Dust's moved on since this footage from last year's E3 - but it's maintained the level of excitement and promise that the trailer captures.

"We're distributing and strategically placing battle servers around the world which connect into Tranquility [Eve's 'super-computer'] in London," explains Pétursson when asked about the technical challenges of maintaining a fast-moving FPS network in conjunction with the slower-paced gameplay of Eve Online - and tying the two together into a cohesive, communicative whole. As well as enabling a functioning universe, it will also allow for national warfare to evolve from the real world into the game, as it so often has before in Eve Online.

"When you're playing over a particular planet, then it's going to map to a particular battle server in the real world. That means that some geographics will have lower latency for that battle server, and then slowly we'll sort of re-map the political spectrum of Eve onto Earth and the topology of the internet."

Beyond the grandiosity of welding two alien universes together, CCP has first and foremost to deliver their free-to-play first-person shooter into a crowded scene - one that lives up to the expectations of an audience who value their time and experience every bit as much as their money.

The build available at Fanfest was a little old and showed some wear around the frame-rate and graphical polish, but it was more than stable enough to give a strong flavour of the battlefield - and we're assured that significant progress has been made on the game since this build was created late last year.

"It's this crazy system that we built already and now we use for Dust," explains Fannar amongst talk of "spherical harmonics" as I nod in confusion while he explains the algorithms used to generate the Dust maps from Eve's planets. Once generated, they are tweaked and polished to ensure a compelling game experience.

"We have algorithms that generate all of this and now we're making it all match up. It's also important that even as I tell you that where we do the orbital strike that the player sends you coordinates, we still make sure that those coordinates actually map onto the globe in the right region, just so - because we want that verisimilitude, we want that feeling of this just being.

At launch, Dust 514 will concentrate on the temperate planets that populate the Eve Online universe, although nothing has being ruled out for the future. An expansion in 2013 will not only bring less agreeable habitats (lava, ice, gaseous planets, for example) to the game, but also new soldier outfits including the kind of heavy-armour fashion-ware favoured by Ellen Ripley. Further off into the future, the developer plans to allow entirely new gameplay mechanics to be introduced into the world.

"As the game evolves in the market, we will introduce new technology into the Eve universe that allows the Dust mercenaries to actually inhabit those planets, " says Fannar. "Right now, they don't have the technology, there is no infrastructure either on these planets that is of use to them, so they need to develop a tech."

For all the talk of orbital bombardments, cross-platform technology, algorithmic worlds and innovation there's a comment made by Pétursson that resonated far longer after our interview, and it concerned the new CCP - and its new-found ability to deliver on an ambition while staying tempered within the framework of reality.

"We still haven't lost the crazy!" he assured me in the middle of our interview, with the genuinely happy look of a man who's rediscovered the source of his passion, unburdened from the suffocation of an internal business machine that had run out of control.
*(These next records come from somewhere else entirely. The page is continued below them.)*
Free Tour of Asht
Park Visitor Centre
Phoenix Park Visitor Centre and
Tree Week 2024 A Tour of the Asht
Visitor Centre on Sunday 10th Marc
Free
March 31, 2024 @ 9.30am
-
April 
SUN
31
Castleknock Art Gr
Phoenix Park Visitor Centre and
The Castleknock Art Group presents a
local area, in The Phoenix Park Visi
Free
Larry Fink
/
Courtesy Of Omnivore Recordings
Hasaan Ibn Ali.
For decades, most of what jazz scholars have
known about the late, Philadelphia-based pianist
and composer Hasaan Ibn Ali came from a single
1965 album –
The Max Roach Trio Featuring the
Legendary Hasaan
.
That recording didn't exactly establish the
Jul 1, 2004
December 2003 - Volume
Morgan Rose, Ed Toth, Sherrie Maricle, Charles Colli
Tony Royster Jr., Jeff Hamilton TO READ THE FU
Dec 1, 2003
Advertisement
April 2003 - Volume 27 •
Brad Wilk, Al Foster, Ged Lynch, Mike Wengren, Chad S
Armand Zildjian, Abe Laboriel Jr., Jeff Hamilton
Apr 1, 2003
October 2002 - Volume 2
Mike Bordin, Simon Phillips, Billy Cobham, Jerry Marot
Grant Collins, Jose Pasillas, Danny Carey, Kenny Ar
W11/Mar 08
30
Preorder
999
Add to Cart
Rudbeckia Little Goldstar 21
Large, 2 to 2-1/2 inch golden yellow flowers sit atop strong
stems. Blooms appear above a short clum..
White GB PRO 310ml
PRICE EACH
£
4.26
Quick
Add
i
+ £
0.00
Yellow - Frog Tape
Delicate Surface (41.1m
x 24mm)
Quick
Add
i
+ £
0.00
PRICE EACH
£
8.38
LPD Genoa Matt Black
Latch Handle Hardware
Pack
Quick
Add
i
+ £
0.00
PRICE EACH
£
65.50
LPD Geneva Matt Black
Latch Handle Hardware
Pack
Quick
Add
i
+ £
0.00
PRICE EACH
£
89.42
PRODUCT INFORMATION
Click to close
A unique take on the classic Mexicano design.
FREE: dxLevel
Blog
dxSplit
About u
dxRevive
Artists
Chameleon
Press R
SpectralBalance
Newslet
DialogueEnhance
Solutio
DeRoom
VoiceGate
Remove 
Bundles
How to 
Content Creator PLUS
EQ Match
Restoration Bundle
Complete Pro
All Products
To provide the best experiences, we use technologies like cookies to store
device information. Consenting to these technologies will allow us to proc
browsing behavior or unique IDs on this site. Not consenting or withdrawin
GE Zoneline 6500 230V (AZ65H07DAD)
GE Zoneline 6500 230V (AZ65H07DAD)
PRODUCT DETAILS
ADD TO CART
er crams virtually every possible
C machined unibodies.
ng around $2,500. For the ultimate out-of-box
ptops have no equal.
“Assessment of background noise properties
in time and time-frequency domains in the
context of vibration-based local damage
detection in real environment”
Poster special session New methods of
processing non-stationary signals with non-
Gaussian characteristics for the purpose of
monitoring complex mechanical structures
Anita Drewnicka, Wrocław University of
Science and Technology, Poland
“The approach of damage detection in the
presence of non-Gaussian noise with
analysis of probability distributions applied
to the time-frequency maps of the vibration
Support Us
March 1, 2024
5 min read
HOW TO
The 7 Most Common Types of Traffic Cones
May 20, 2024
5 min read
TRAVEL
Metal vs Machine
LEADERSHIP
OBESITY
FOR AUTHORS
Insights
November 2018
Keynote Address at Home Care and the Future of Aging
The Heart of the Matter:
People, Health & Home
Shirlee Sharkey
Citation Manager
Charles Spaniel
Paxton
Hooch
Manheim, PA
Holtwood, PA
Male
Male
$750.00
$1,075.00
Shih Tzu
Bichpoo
But that was last year, and CCP cannot stumble in their second attempt at the microtransaction model. The success of Dust 514 depends on so much more than cost however, and while much will depend on the meaningful engagement that forms between the two audiences, the signs and future ambition of CCP are looking good.

As with Eve Online, what is certain is that it will be the players, not the developers, who learn of Dust's triumphs and tribulations first, and it's that interaction of colliding worlds that makes the former more likely. In short, Dust 514 is an Actual New Game - and for all the previews in the world, we won't quite know what that it is until the game has experienced its own genesis within Eve's wider universe.